No pictures in the copy. Write out the listing below exactly.
==*==
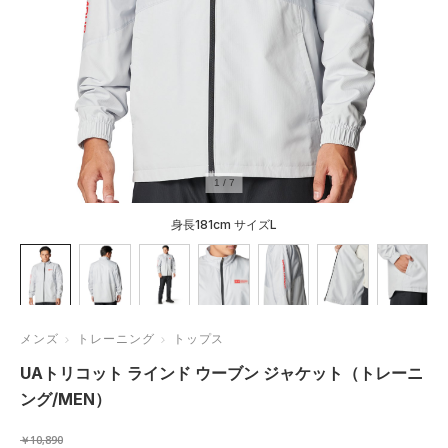
1
/
7
身長181cm サイズL
メンズ
トレーニング
トップス
UAトリコット ラインド ウーブン ジャケット（トレーニ
ング/MEN）
￥10,890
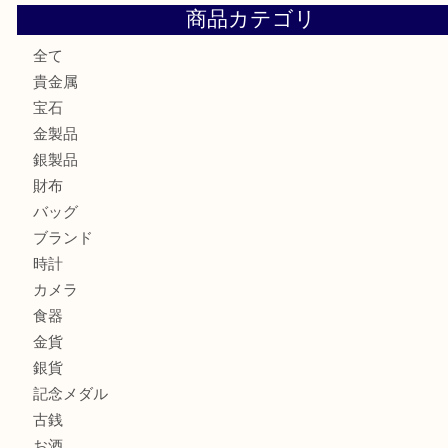
ロイヤルコペンハーゲンの湯呑を売りたい時は買取大吉大分
エルメスのスカーフを売りたい時は買取大吉大分店
商品カテゴリ
全て
貴金属
宝石
金製品
銀製品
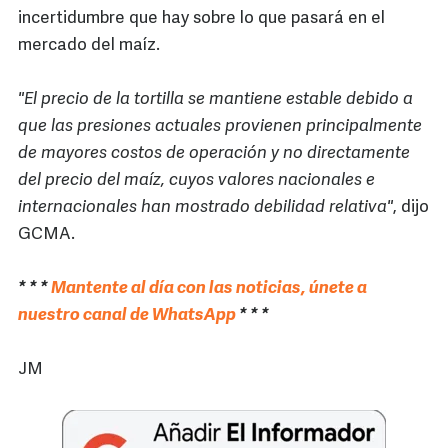
incertidumbre que hay sobre lo que pasará en el
mercado del maíz.
"El precio de la tortilla se mantiene estable debido a
que las presiones actuales provienen principalmente
de mayores costos de operación y no directamente
del precio del maíz, cuyos valores nacionales e
internacionales han mostrado debilidad relativa"
, dijo
GCMA.
* * *
Mantente al día con las noticias, únete a
nuestro canal de WhatsApp
* * *
JM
==*==
EXPECTED ANSWER ->
1
/
7
身長181cm サイズL
メンズ
トレーニング
トップス
UAトリコット ラインド ウーブン ジャケット（トレーニ
ング/MEN）
￥10,890
ロイヤルコペンハーゲンの湯呑を売りたい時は買取大吉大分
エルメスのスカーフを売りたい時は買取大吉大分店
商品カテゴリ
全て
貴金属
宝石
金製品
銀製品
incertidumbre que hay sobre lo que pasará en el
mercado del maíz.
"El precio de la tortilla se mantiene estable debido a
que las presiones actuales provienen principalmente
de mayores costos de operación y no directamente
del precio del maíz, cuyos valores nacionales e
internacionales han mostrado debilidad relativa"
, dijo
GCMA.
* * *
Mantente al día con las noticias, únete a
nuestro canal de WhatsApp
* * *
JM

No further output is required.